AIM OF THE TASK: Among the entries below, please repeat exactly and only the lines from the line containing "南通奥斯特鞋业有限公司董事长袁 (102, 781)" to the line containing "0513-82788888 (936, 296)", both lines included.

EXTRACTED RECORDS:
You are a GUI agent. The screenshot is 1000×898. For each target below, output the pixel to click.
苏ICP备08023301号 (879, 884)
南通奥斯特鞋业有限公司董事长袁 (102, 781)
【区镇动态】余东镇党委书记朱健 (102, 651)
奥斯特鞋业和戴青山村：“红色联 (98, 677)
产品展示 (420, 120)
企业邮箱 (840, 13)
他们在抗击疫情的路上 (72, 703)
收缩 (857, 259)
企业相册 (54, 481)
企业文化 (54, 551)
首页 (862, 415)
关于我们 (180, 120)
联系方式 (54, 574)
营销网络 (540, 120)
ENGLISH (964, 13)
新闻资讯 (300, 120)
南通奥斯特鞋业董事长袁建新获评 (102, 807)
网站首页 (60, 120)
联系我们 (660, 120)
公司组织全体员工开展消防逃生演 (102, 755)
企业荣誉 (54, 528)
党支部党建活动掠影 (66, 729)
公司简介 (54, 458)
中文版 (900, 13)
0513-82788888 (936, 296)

---

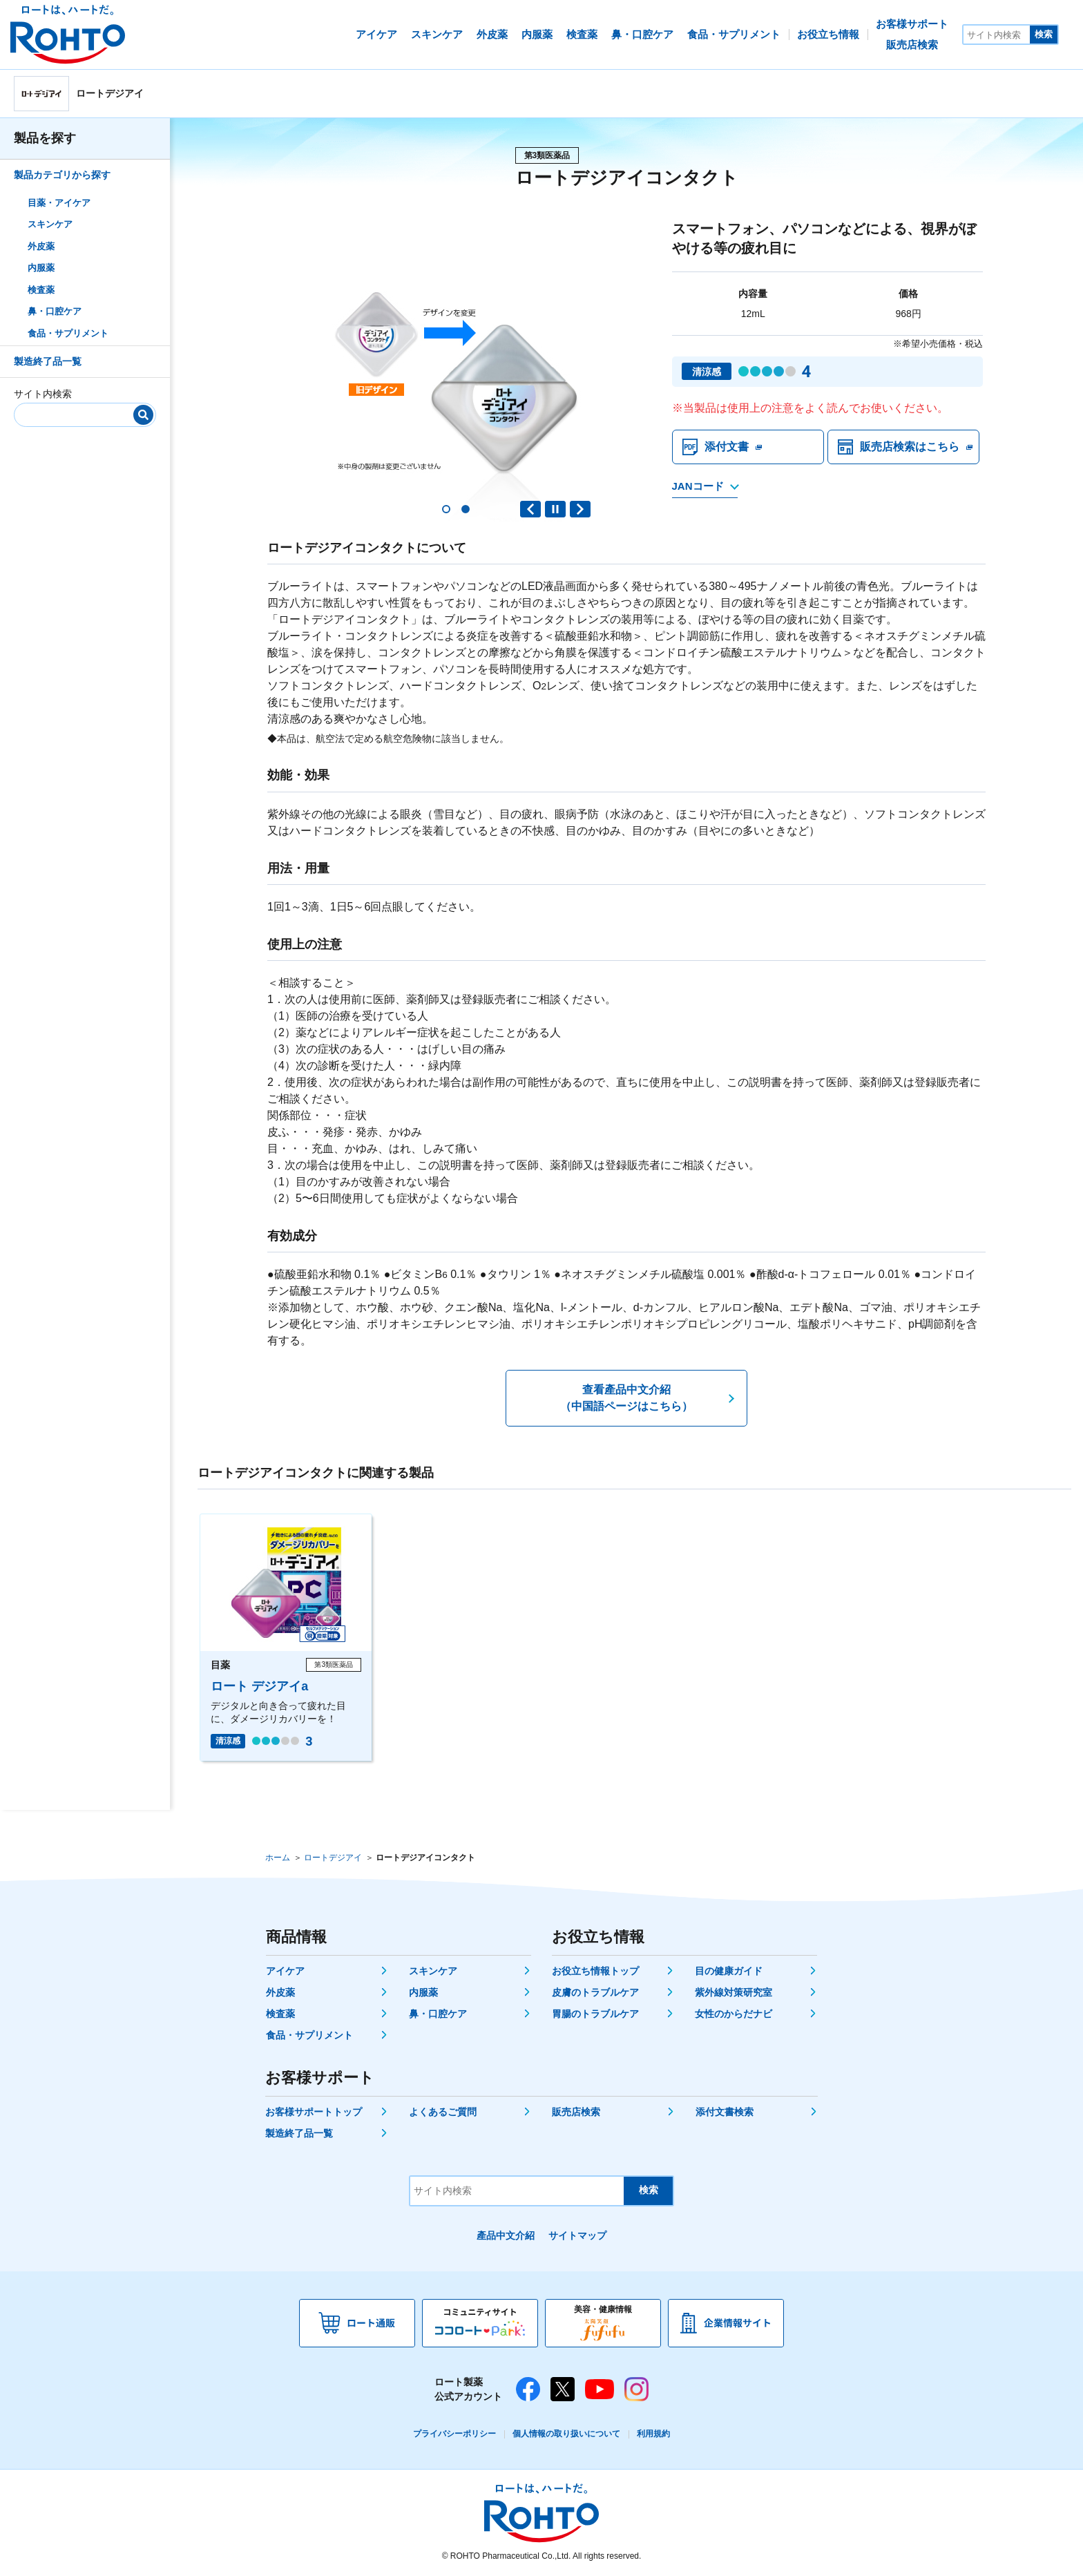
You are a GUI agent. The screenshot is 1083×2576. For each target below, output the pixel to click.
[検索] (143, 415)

EXERCISE SOLUTION:
南通奥斯特鞋业有限公司董事长袁 (102, 781)
【区镇动态】余东镇党委书记朱健 (102, 651)
奥斯特鞋业和戴青山村：“红色联 (98, 677)
产品展示 (420, 120)
企业邮箱 (840, 13)
他们在抗击疫情的路上 (72, 703)
收缩 (857, 259)
企业相册 (54, 481)
企业文化 (54, 551)
首页 (862, 415)
关于我们 (180, 120)
联系方式 (54, 574)
营销网络 (540, 120)
ENGLISH (964, 13)
新闻资讯 (300, 120)
南通奥斯特鞋业董事长袁建新获评 (102, 807)
网站首页 (60, 120)
联系我们 (660, 120)
公司组织全体员工开展消防逃生演 (102, 755)
企业荣誉 (54, 528)
党支部党建活动掠影 (66, 729)
公司简介 (54, 458)
中文版 (900, 13)
0513-82788888 (936, 296)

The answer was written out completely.